(Dataset excerpts Opens)
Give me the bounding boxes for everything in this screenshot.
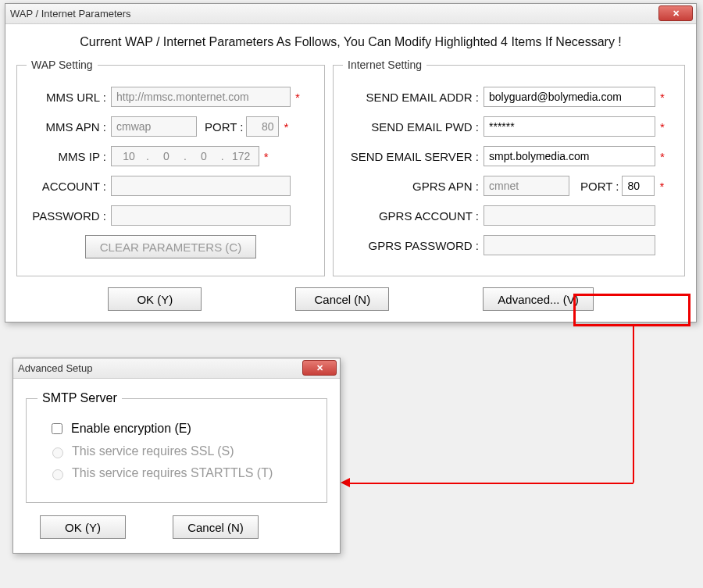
account-input[interactable] [111,176,291,196]
mms-ip-input[interactable]: . . . [111,146,259,166]
gprs-password-label: GPRS PASSWORD : [343,239,484,252]
ok-button[interactable]: OK (Y) [40,515,126,539]
ip-octet-1[interactable] [112,147,146,166]
ip-octet-4[interactable] [224,147,259,166]
enable-encryption-checkbox[interactable] [52,423,62,434]
password-label: PASSWORD : [27,209,111,223]
close-icon: ✕ [673,9,680,19]
window-title: Advanced Setup [18,362,92,374]
mms-port-label: PORT : [197,120,246,134]
close-button[interactable]: ✕ [658,5,693,21]
arrow-line [350,483,633,484]
arrow-line [633,326,634,483]
gprs-password-input[interactable] [484,235,655,255]
ok-button[interactable]: OK (Y) [108,287,202,311]
gprs-apn-label: GPRS APN : [343,180,484,193]
ssl-radio[interactable] [52,447,63,458]
mms-url-input[interactable] [111,87,291,107]
internet-setting-group: Internet Setting SEND EMAIL ADDR : * SEN… [333,59,685,276]
starttls-label: This service requires STARTTLS (T) [72,466,273,480]
wap-internet-dialog: WAP / Internet Parameters ✕ Current WAP … [5,3,697,323]
titlebar: WAP / Internet Parameters ✕ [5,4,696,24]
required-marker: * [284,120,288,134]
send-email-server-input[interactable] [484,146,655,166]
wap-legend: WAP Setting [27,59,98,71]
cancel-button[interactable]: Cancel (N) [173,515,259,539]
required-marker: * [660,120,665,134]
advanced-button[interactable]: Advanced... (V) [483,287,593,311]
send-email-addr-input[interactable] [484,87,655,107]
account-label: ACCOUNT : [27,180,111,193]
required-marker: * [264,150,269,163]
mms-port-input[interactable] [246,116,279,137]
password-input[interactable] [111,205,291,226]
close-icon: ✕ [316,363,323,373]
gprs-port-input[interactable] [622,176,655,196]
starttls-radio[interactable] [52,469,63,480]
clear-parameters-button[interactable]: CLEAR PARAMETERS (C) [85,235,256,258]
mms-ip-label: MMS IP : [27,150,111,163]
ip-octet-3[interactable] [187,147,221,166]
required-marker: * [660,150,665,163]
instruction-text: Current WAP / Internet Parameters As Fol… [16,35,685,49]
send-email-addr-label: SEND EMAIL ADDR : [343,91,484,104]
required-marker: * [295,91,300,104]
required-marker: * [659,180,664,193]
enable-encryption-label: Enable encryption (E) [71,422,191,436]
gprs-account-label: GPRS ACCOUNT : [343,209,484,223]
gprs-account-input[interactable] [484,205,655,226]
smtp-legend: SMTP Server [37,391,122,405]
smtp-server-group: SMTP Server Enable encryption (E) This s… [26,391,327,503]
window-title: WAP / Internet Parameters [10,8,131,20]
internet-legend: Internet Setting [343,59,426,71]
titlebar: Advanced Setup ✕ [13,358,340,379]
send-email-pwd-label: SEND EMAIL PWD : [343,120,484,134]
gprs-apn-input[interactable] [484,176,569,196]
mms-apn-label: MMS APN : [27,120,111,134]
send-email-server-label: SEND EMAIL SERVER : [343,150,484,163]
close-button[interactable]: ✕ [302,360,337,376]
arrow-head-icon [341,478,350,487]
advanced-setup-dialog: Advanced Setup ✕ SMTP Server Enable encr… [12,358,341,554]
send-email-pwd-input[interactable] [484,116,655,137]
mms-apn-input[interactable] [111,116,197,137]
cancel-button[interactable]: Cancel (N) [295,287,389,311]
ip-octet-2[interactable] [149,147,184,166]
wap-setting-group: WAP Setting MMS URL : * MMS APN : PORT :… [16,59,325,276]
required-marker: * [660,91,665,104]
ssl-label: This service requires SSL (S) [72,444,234,458]
gprs-port-label: PORT : [569,180,622,193]
mms-url-label: MMS URL : [27,91,111,104]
(Dataset excerpts Closes)
Return each line of the data that contains the string "Advanced".

Expected answer
window-title: Advanced Setup [18,362,92,374]
advanced-button[interactable]: Advanced... (V) [483,287,593,311]
titlebar: Advanced Setup ✕ [13,358,340,379]
advanced-setup-dialog: Advanced Setup ✕ SMTP Server Enable encr… [12,358,341,554]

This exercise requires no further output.